Le burn out, tout le monde connaît. Ce mal-être touche un travailleur belge sur dix en Belgique. Mais qu'en est-il du bore out? Alors que certains sont débordés à s'en rendre malade, d'autres s'ennuient comme des rats morts derrière leur bureau. A une époque où le taux de chômage est élevé, ce problème peut faire sourire et pourtant, c'est un syndrome très sérieux.

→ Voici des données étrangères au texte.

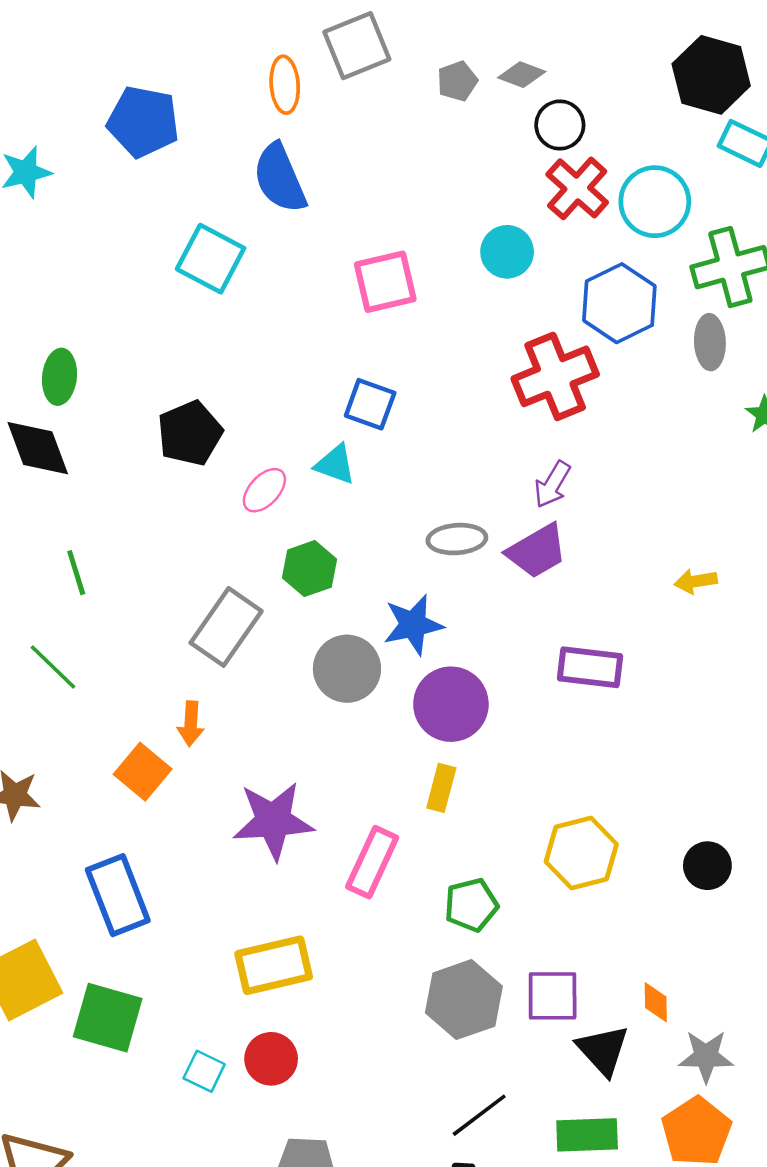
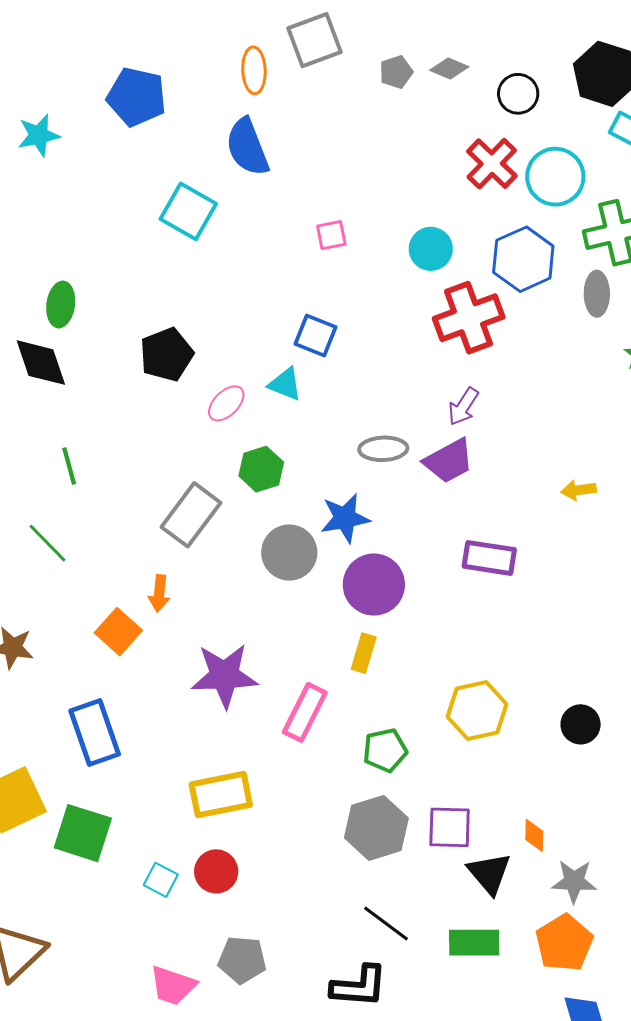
black circle: (560, 125) -> (518, 94), moved
cyan circle: (507, 252) -> (431, 249), moved
pink square: (385, 282) -> (331, 235), size x0.6
black line: (479, 1115) -> (386, 923), turned 72

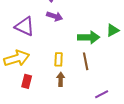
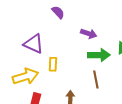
purple arrow: (55, 16) -> (89, 34), moved
yellow rectangle: (59, 59) -> (53, 64), moved

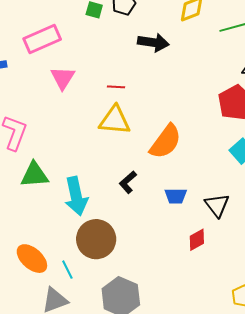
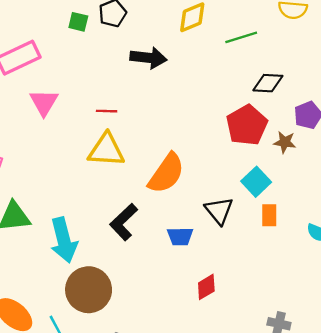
black L-shape: (128, 182) -> (124, 222), size x1.4
black triangle: (217, 205) -> (219, 211), moved

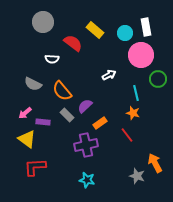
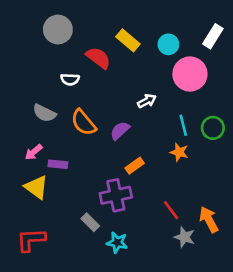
white rectangle: (146, 27) -> (213, 36), moved, turned 42
green circle: (158, 79) -> (213, 128), moved
purple semicircle: (85, 106) -> (120, 131), moved
gray rectangle: (67, 115) -> (90, 222), moved
red line: (127, 135) -> (171, 210), moved
red L-shape: (35, 167) -> (31, 240), moved

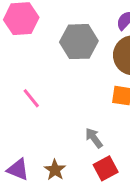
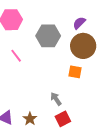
pink line: (31, 98) -> (16, 56), moved

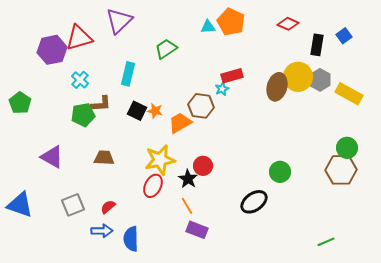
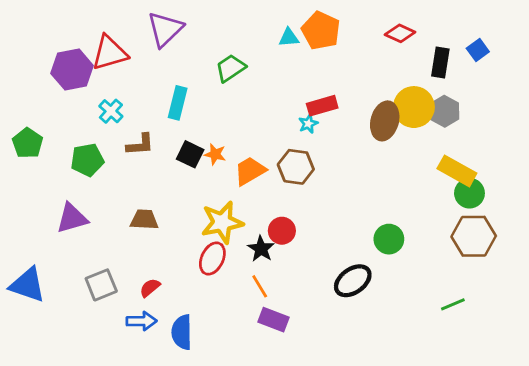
yellow rectangle: (349, 94) -> (457, 171), moved
brown hexagon: (201, 106) -> (296, 167), moved
green pentagon: (83, 115) -> (87, 160), moved
green circle: (347, 148) -> (469, 193), moved
purple triangle: (52, 157) -> (72, 218), turned -45
green line: (326, 242) -> (453, 304), moved

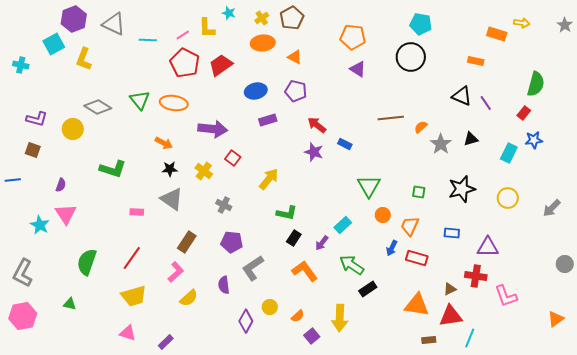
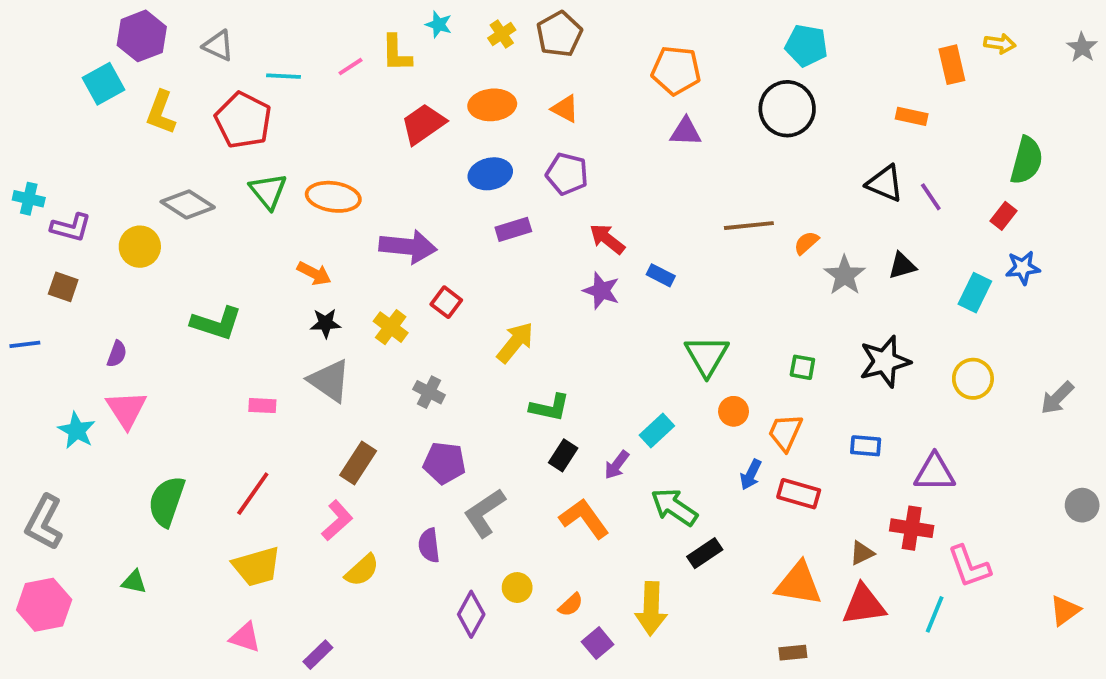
gray triangle: (114, 24) -> (218, 46), size x0.7
orange rectangle: (497, 34) -> (952, 65), turned 60
orange ellipse: (263, 43) -> (492, 105), moved
red pentagon: (185, 63) -> (243, 120), moved
cyan cross: (21, 65) -> (29, 199), moved
purple triangle: (358, 69) -> (686, 132), turned -30
cyan line: (470, 338) -> (935, 614), moved
brown rectangle: (429, 340) -> (793, 653), moved

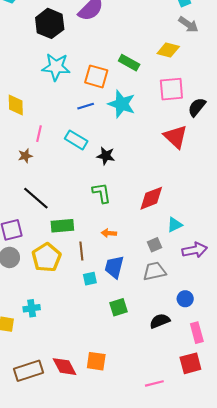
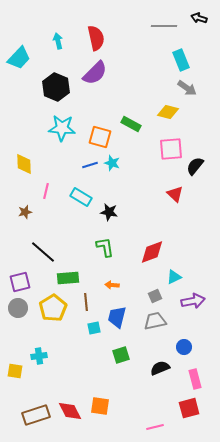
cyan star: (122, 104) -> (112, 163), moved, size x0.6
red triangle: (176, 137) -> (175, 194), size x0.7
brown star: (25, 156) -> (25, 212), moved

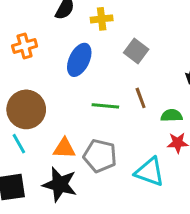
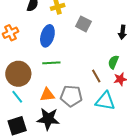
brown line: (141, 98) -> (96, 76), moved
green line: (105, 106) -> (51, 63), moved
green semicircle: (172, 116) -> (113, 62), turned -56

Chacun d'entre nous ressent parfois le besoin de respirer, de freiner le rythme. Les courtes périodes d'inactivité tombent alors à pic. Mais lorsque cette exception devient quotidienne, que plus les jours passent plus le travailleur ne fait que consulter l'horloge de son ordinateur, le risque d'épuisement professionnel n'est alors pas rare. Certains riront en se demandant comment est-ce possible de s'user en ne faisant rien. Pourtant, le bore out multiplierait par trois le risque de maladies cardio-vasculaires, selon des spécialistes. Les symptômes sont lourds de conséquences: dépression, fatigue impressionnante et perte de l'estime de soi. Et c'est sans compter la honte d'oser en parler, contrairement au burn out. Nous vivons effectivement dans une société qui valorise la suractivité, alors le contraire donne l'impression à l'individu de « voler » son salaire.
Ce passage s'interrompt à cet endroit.